Endoscopy of the nose: reduces the risk of surgical intervention

March 5, 2012

 nasal endoscopy
 In the practice of otolaryngologists firmly established as a diagnostic and therapeutic endoscopy of the nose. Diagnostic nasal endoscopy can detect and accurately diagnose the majority of ENT diseases in the early stages. A medical endoscopy to minimize the risks of surgical interventions in the area of ​​the nose and paranasal sinuses.

 Endoscopy of the nose: reduces the risk of surgical intervention

Diagnostic nasal endoscopy

Diagnostic endoscopy Endoscopy - not only diagnosis but also treatment procedure  Endoscopy - not only diagnosis but also treatment procedure
   nose can detect, both explicit and latent pathology: the curvature of the side wall of the nasal cavity (it opened sinuses), and the first signs of any pathological changes of nasal mucosa.

Diagnostic nasal endoscopy performed in such patients complaints, as a violation of nasal breathing, persistent allocation Discharges in women when there is cause for concern  Discharges in women when there is cause for concern
   from the nasal cavity, violations of sense of smell, hearing, frequently recurring nosebleeds, suspected benign or malignant tumors of the nasal cavity, polyps, and inflammatory diseases of the paranasal sinuses, chronic headaches of uncertain origin. Furthermore, endoscopy is used to control the nose for the treatment, including after endoscopic surgery.

Endoscope for endoscopy is a flexible tube, equipped at one end of an optical fiber and a video camera, and the other - the eyepiece, which looks physician. The image can be transmitted on the monitor screen. Modern endoscopes are equipped with digital video cameras.

Before the study, the mucosa of the nasal cavity is applied local anesthetic agent (usually lidocaine). Field of the endoscopist enters into the nasal cavity through the nostril endoscope. The study takes a few minutes.

Using nasal endoscopic diagnosis doctor can conduct in-depth study of the nasal cavity and paranasal sinuses.
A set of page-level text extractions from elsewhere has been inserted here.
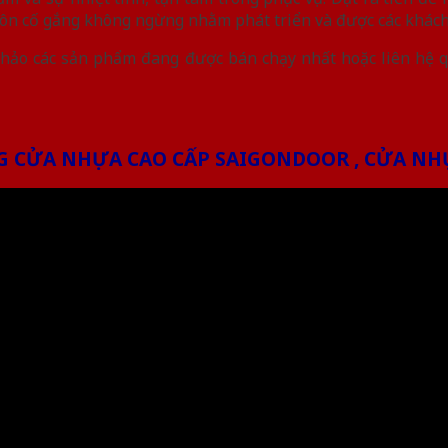
 luôn cố gắng không ngừng nhằm phát triển và được các khách
hảo các sản phẩm đang được bán chạy nhất hoặc liên hệ 
 CỬA NHỰA CAO CẤP SAIGONDOOR , CỬA NHỰ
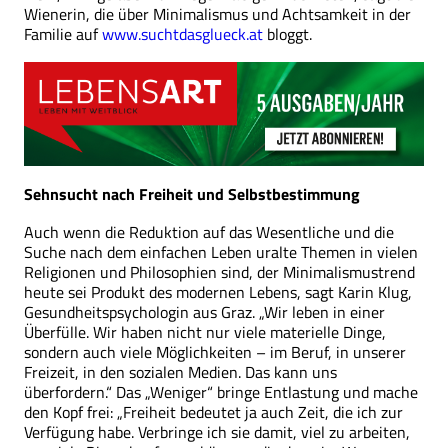
Wienerin, die über Minimalismus und Achtsamkeit in der
Familie auf
www.suchtdasglueck.at
bloggt.
Sehnsucht nach Freiheit und Selbstbestimmung
Auch wenn die Reduktion auf das Wesentliche und die
Suche nach dem einfachen Leben uralte Themen in vielen
Religionen und Philosophien sind, der Minimalismustrend
heute sei Produkt des modernen Lebens, sagt Karin Klug,
Gesundheitspsychologin aus Graz. „Wir leben in einer
Überfülle. Wir haben nicht nur viele materielle Dinge,
sondern auch viele Möglichkeiten – im Beruf, in unserer
Freizeit, in den sozialen Medien. Das kann uns
überfordern.“ Das „Weniger“ bringe Entlastung und mache
den Kopf frei: „Freiheit bedeutet ja auch Zeit, die ich zur
Verfügung habe. Verbringe ich sie damit, viel zu arbeiten,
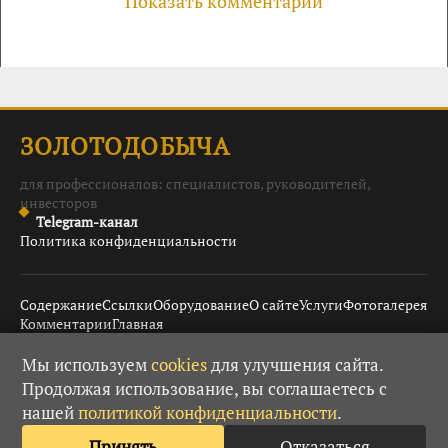
Показать комментарии
ЗОЛОТОДОБЫЧА
для профессионалов: специалистов, руководителей,
инвесторов
Telegram-канал
Политика конфиденциальности
Содержание
Ссылки
Оборудование
О сайте
Услуги
Фотогалерея
Комментарии
Главная
Мы используем
cookies
для улучшения сайта.
Продолжая использование, вы соглашаетесь с
© 2008–2026 Золотодобыча ·
· При использовании
18+
нашей
политикой конфиденциальности
.
материалов гиперссылка обязательна.
Принять
Отказаться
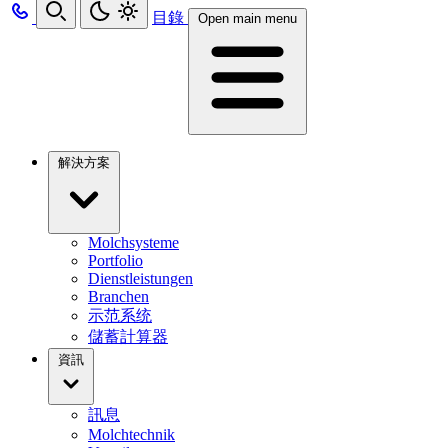
目錄
Open main menu
解決方案
Molchsysteme
Portfolio
Dienstleistungen
Branchen
示范系统
儲蓄計算器
資訊
訊息
Molchtechnik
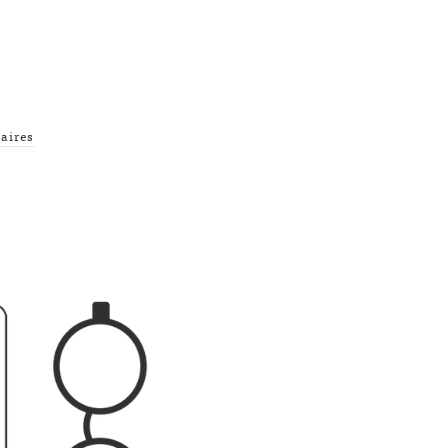
aires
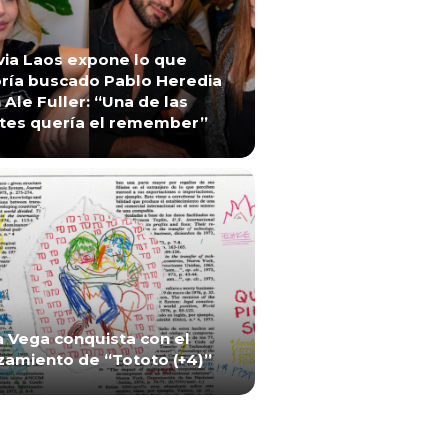
via Laos expone lo que
ría buscado Pablo Heredia
 Ale Fuller: “Una de las
tes quería el remember”
a Vega conquista con el
zamiento de “Tototo (+4)”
Endoscopy of the nose is painless and completely safe for the patient procedure, during which the entire nasal cavity is studied very carefully, in small portions with varying degrees of zoom and different angles. Then, with the same care we study paranasal sinuses. As a result, if done correctly can be revealed endoscopic diagnosis ENT diseases at the earliest stages of development.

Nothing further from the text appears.